The Moscow Prosecutor’s Office has suspended the activities of the Movement Against Illegal Immigration (DPNI) and will seek a court decision to declare it an extremist organization. The movement’s leaders warn that this will only force their members to go underground and that it risks sparking repeat riots on Manezh Square.

The Moscow Prosecutor’s Office investigated whether the Movement Against Illegal Immigration was within the law and concluded that “it is pursuing extremist goals and objectives.” Prosecutor Yury Semin personally signed the ruling suspending the group’s activity, his next move will be to seek a court ruling banning it.
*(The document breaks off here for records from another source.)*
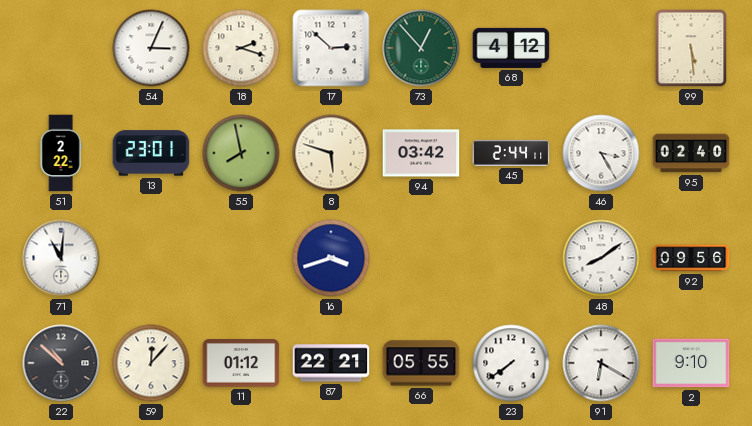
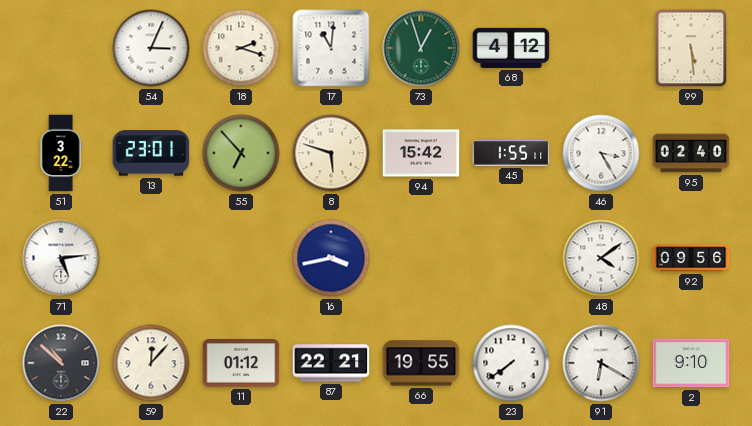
17: 2:52 -> 11:01
73: 12:53 -> 12:57
51: 2:22 -> 3:22
55: 7:58 -> 6:53
94: 03:42 -> 15:42
45: 2:44 -> 1:55
71: 11:01 -> 5:14
16: 3:42 -> 3:43
48: 8:09 -> 4:09
66: 05:55 -> 19:55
Movement spokesmen told Gazeta.ru that they had only just received a copy of the ruling. “Plainclothes officers from the Moscow anti-extremism squad gave the document to movement leader Vladimir Yermolayev in Gostiny Dvor, where we had a news conference scheduled for today,” Alexander Belov (Potkin), DPNI’s informal leader, said. He believes the authorities chose not to warn them about the ban so as not to spark a protest.
Now Belov and his followers propose “taking all possible legal action.” But he is less than confident that the ruling will be in his favor. “There is no real court system here so the decision will be a formality,” Belov said. Even after the ban, which Belov describes as a done deal, the Dpni.org site and “public control centers” will stay in the open – units of the movement that render legal aid to “people in conflict situations,” i.e. nationalists facing extremism charges.

“The authorities have banned the largest nationalist organization and the need for a large-scale national-oriented political structure is now more pressing than ever before,” Belov argues. He is confident that a right-wing party will appear in Russia, though he is not going to register one formally. He has a stark warning for the authorities: the nationalists will call people out onto the streets.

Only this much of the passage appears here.